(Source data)
☆ ☆ ☆

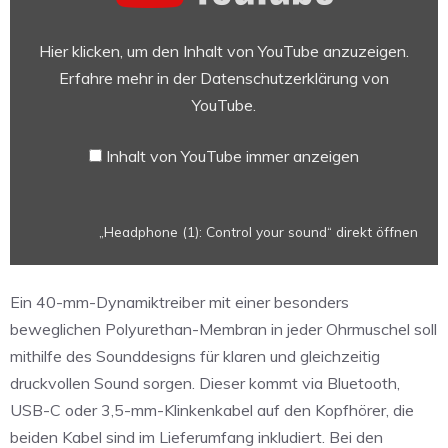
your
sound“
Hier klicken, um den Inhalt von YouTube anzuzeigen.
von
Erfahre mehr in der
Datenschutzerklärung von
YouTube
YouTube
.
anzeigen
Inhalt von YouTube immer anzeigen
„Headphone (1): Control your sound“ direkt öffnen
Ein 40-mm-Dynamiktreiber mit einer besonders
beweglichen Polyurethan-Membran in jeder Ohrmuschel soll
mithilfe des Sounddesigns für klaren und gleichzeitig
druckvollen Sound sorgen. Dieser kommt via Bluetooth,
USB-C oder 3,5-mm-Klinkenkabel auf den Kopfhörer, die
beiden Kabel sind im Lieferumfang inkludiert. Bei den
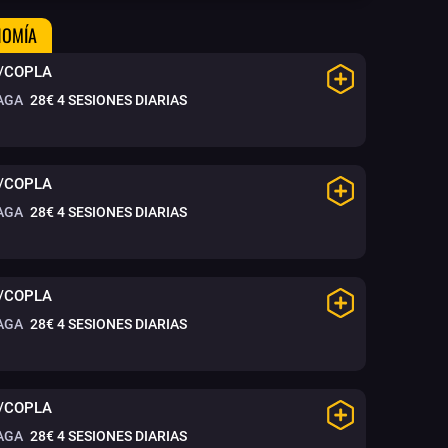
NOMÍA
/COPLA
AGA
28€
4 SESIONES DIARIAS
/COPLA
AGA
28€
4 SESIONES DIARIAS
/COPLA
AGA
28€
4 SESIONES DIARIAS
/COPLA
AGA
28€
4 SESIONES DIARIAS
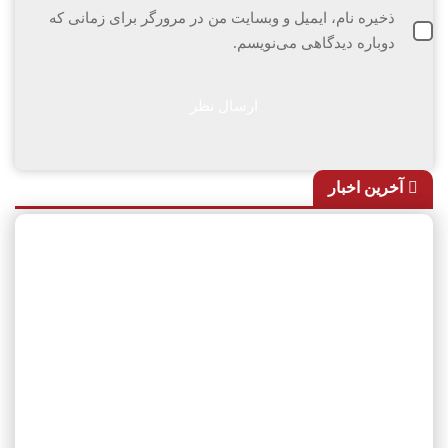
ذخیره نام، ایمیل و وبسایت من در مرورگر برای زمانی که
دوباره دیدگاهی می‌نویسم.
آخرین اخبار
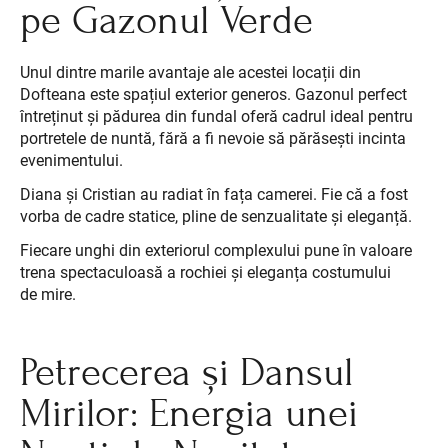
pe Gazonul Verde
Unul dintre marile avantaje ale acestei locații din
Dofteana este spațiul exterior generos. Gazonul perfect
întreținut și pădurea din fundal oferă cadrul ideal pentru
portretele de nuntă, fără a fi nevoie să părăsești incinta
evenimentului.
Diana și Cristian au radiat în fața camerei. Fie că a fost
vorba de cadre statice, pline de senzualitate și eleganță.
Fiecare unghi din exteriorul complexului pune în valoare
trena spectaculoasă a rochiei și eleganța costumului
de mire.
Petrecerea și Dansul
Mirilor: Energia unei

☆ ☆ ☆

Using the records above, filter out every line that lacks the string "anzeigen" and copy the rest.

anzeigen
Inhalt von YouTube immer anzeigen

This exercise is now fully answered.